Directions for this task: If a line of the records contains the word "özgürlük", list it.

Segment Open

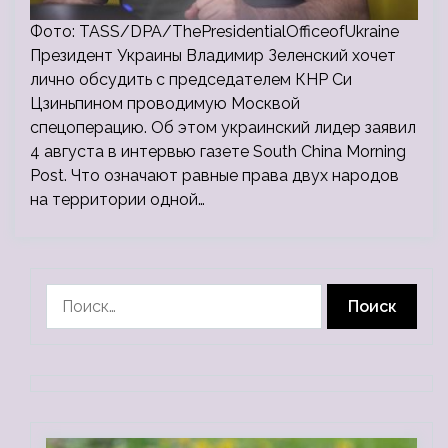
Фото: TASS/DPA/ThePresidentialOfficeofUkraine
Президент Украины Владимир Зеленский хочет
лично обсудить с председателем КНР Си
Цзиньпином проводимую Москвой
спецоперацию. Об этом украинский лидер заявил
4 августа в интервью газете South China Morning
Post. Что означают равные права двух народов
на территории одной…
Найти:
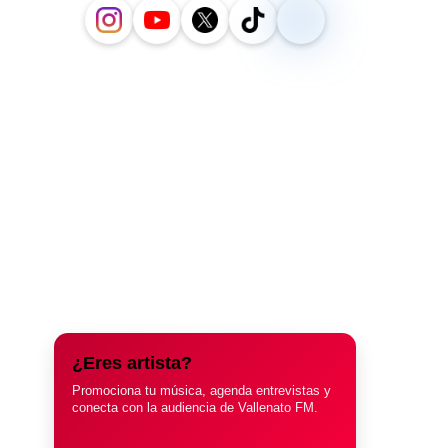
¿Eres artista?
Promociona tu música, agenda entrevistas y
conecta con la audiencia de Vallenato FM.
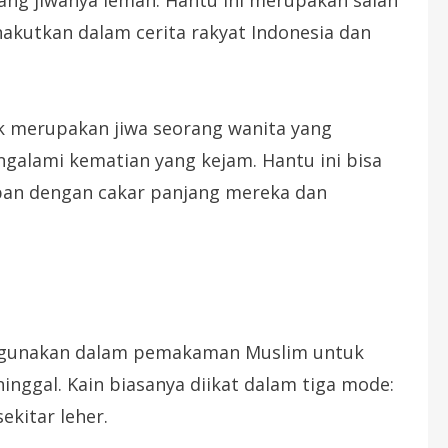
akutkan dalam cerita rakyat Indonesia dan
ak merupakan jiwa seorang wanita yang
galami kematian yang kejam. Hantu ini bisa
ban dengan cakar panjang mereka dan
 digunakan dalam pemakaman Muslim untuk
ggal. Kain biasanya diikat dalam tiga mode:
ekitar leher.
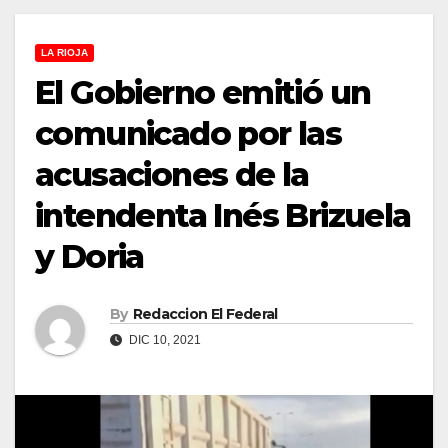
LA RIOJA
El Gobierno emitió un
comunicado por las
acusaciones de la
intendenta Inés Brizuela
y Doria
By
Redaccion El Federal
DIC 10, 2021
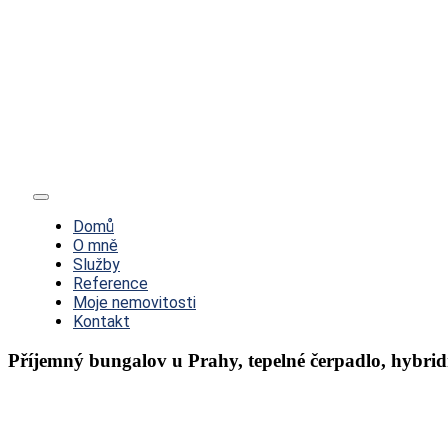
Toggle
Navigation
Domů
O mně
Služby
Reference
Moje nemovitosti
Kontakt
Příjemný bungalov u Prahy, tepelné čerpadlo, hybridní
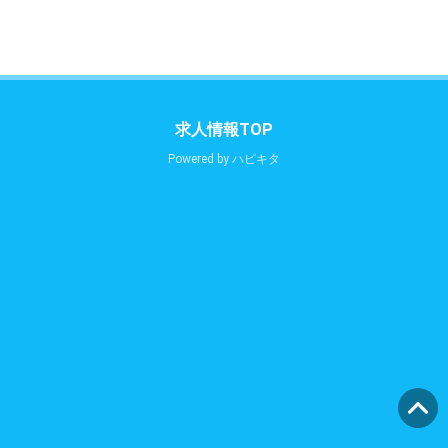
求人情報TOP
Powered by
ハピキタ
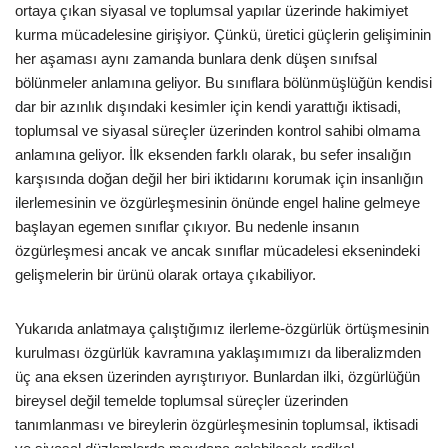
ortaya çıkan siyasal ve toplumsal yapılar üzerinde hakimiyet
kurma mücadelesine girişiyor. Çünkü, üretici güçlerin gelişiminin
her aşaması aynı zamanda bunlara denk düşen sınıfsal
bölünmeler anlamına geliyor. Bu sınıflara bölünmüşlüğün kendisi
dar bir azınlık dışındaki kesimler için kendi yarattığı iktisadi,
toplumsal ve siyasal süreçler üzerinden kontrol sahibi olmama
anlamına geliyor. İlk eksenden farklı olarak, bu sefer insalığın
karşısında doğan değil her biri iktidarını korumak için insanlığın
ilerlemesinin ve özgürleşmesinin önünde engel haline gelmeye
başlayan egemen sınıflar çıkıyor. Bu nedenle insanın
özgürleşmesi ancak ve ancak sınıflar mücadelesi eksenindeki
gelişmelerin bir ürünü olarak ortaya çıkabiliyor.
Yukarıda anlatmaya çalıştığımız ilerleme-özgürlük örtüşmesinin
kurulması özgürlük kavramına yaklaşımımızı da liberalizmden
üç ana eksen üzerinden ayrıştırıyor. Bunlardan ilki, özgürlüğün
bireysel değil temelde toplumsal süreçler üzerinden
tanımlanması ve bireylerin özgürleşmesinin toplumsal, iktisadi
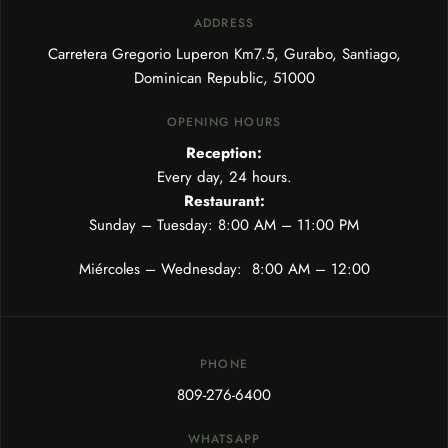
ADDRESS
Carretera Gregorio Luperon Km7.5, Gurabo, Santiago,
Dominican Republic, 51000
OPENING HOURS
Reception:
Every day, 24 hours.
Restaurant:
Sunday – Tuesday: 8:00 AM – 11:00 PM
Miércoles – Wednesday:
8:00 AM – 12:00
PHONE
809-276-6400
WHATSAPP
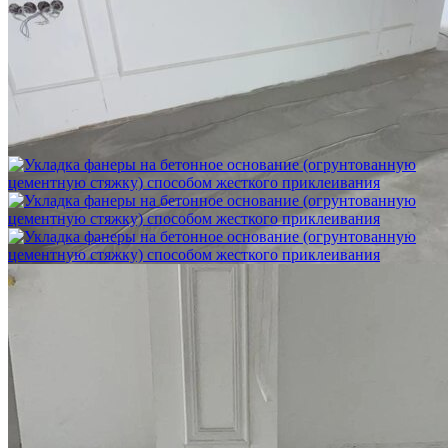
Шлифовка стяжки с сохранением уклона
1 500 ₽
Укладка фанеры на бетонное основание (огрунтованную
цементную стяжку) способом жесткого приклеивания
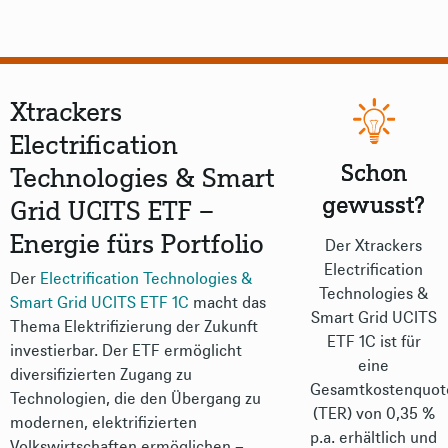
Xtrackers
Electrification
Schon
Technologies & Smart
gewusst?
Grid UCITS ETF –
Energie fürs Portfolio
Der Xtrackers
Electrification
Der
Electrification Technologies &
Technologies &
Smart Grid UCITS ETF 1C
macht das
Smart Grid UCITS
Thema Elektrifizierung der Zukunft
ETF 1C ist für
investierbar. Der ETF ermöglicht
eine
diversifizierten Zugang zu
Gesamtkostenquot
Technologien, die den Übergang zu
(TER) von 0,35 %
modernen, elektrifizierten
p.a. erhältlich und
Volkswirtschaften ermöglichen –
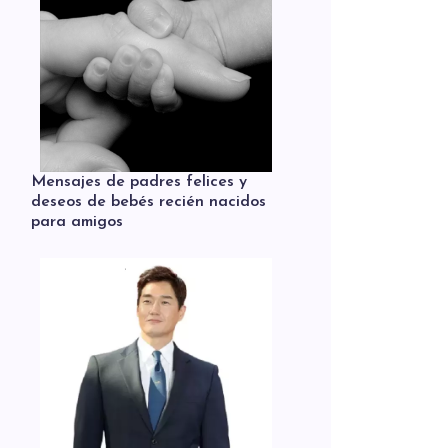
Mensajes de padres felices y
deseos de bebés recién nacidos
para amigos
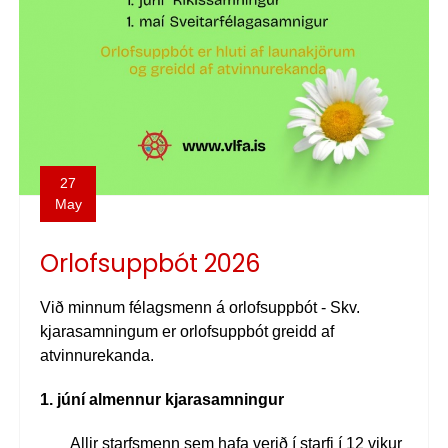
27
May
Orlofsuppbót 2026
Við minnum félagsmenn á orlofsuppbót -
Skv.
kjarasamningum er orlofsuppbót greidd af
atvinnurekanda.
1. júní almennur kjarasamningur
Allir starfsmenn sem hafa verið í starfi í 12 vikur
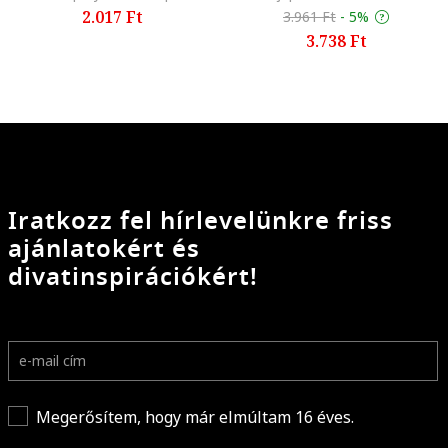
2.017 Ft
3.961 Ft
-
5%
3.738 Ft
Iratkozz fel hírlevelünkre friss
ajánlatokért és
divatinspirációkért!
Megerősítem, hogy már elmúltam 16 éves.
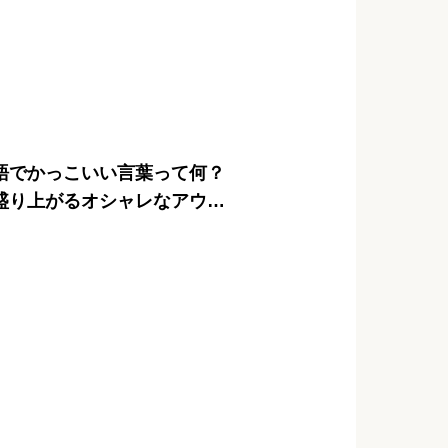
語でかっこいい言葉って何？
盛り上がるオシャレなアウト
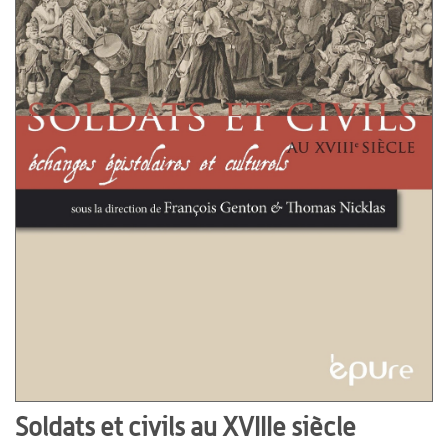
Soldats et civils au XVIIIe siècle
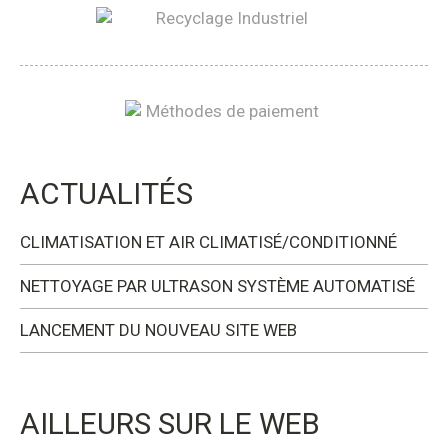
ACTUALITÉS
CLIMATISATION ET AIR CLIMATISÉ/CONDITIONNÉ
NETTOYAGE PAR ULTRASON SYSTÈME AUTOMATISÉ
LANCEMENT DU NOUVEAU SITE WEB
AILLEURS SUR LE WEB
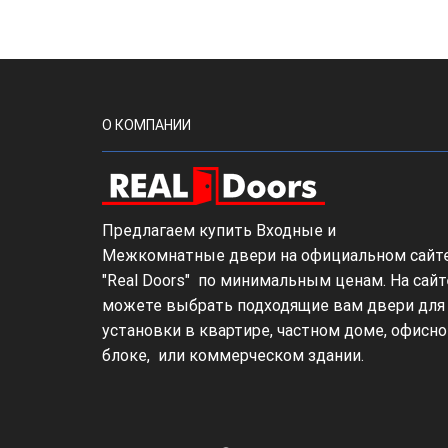
О КОМПАНИИ
Предлагаем купить Входные и
Межкомнатные двери на официальном сайт
"Real Doors" по минимальным ценам. На сайт
можете выбрать подходящие вам двери для
установки в квартире, частном доме, офисн
блоке, или коммерческом здании.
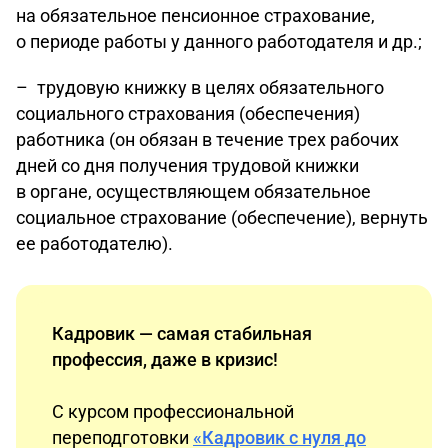
на обязательное пенсионное страхование,
о периоде работы у данного работодателя и др.;
– трудовую книжку в целях обязательного
социального страхования (обеспечения)
работника (он обязан в течение трех рабочих
дней со дня получения трудовой книжки
в органе, осуществляющем обязательное
социальное страхование (обеспечение), вернуть
ее работодателю).
Кадровик — самая стабильная
профессия, даже в кризис!
С курсом профессиональной
переподготовки
«Кадровик с нуля до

Segment Closed

Problem solution:
Yukarıda anlatmaya çalıştığımız ilerleme-özgürlük örtüşmesinin
kurulması özgürlük kavramına yaklaşımımızı da liberalizmden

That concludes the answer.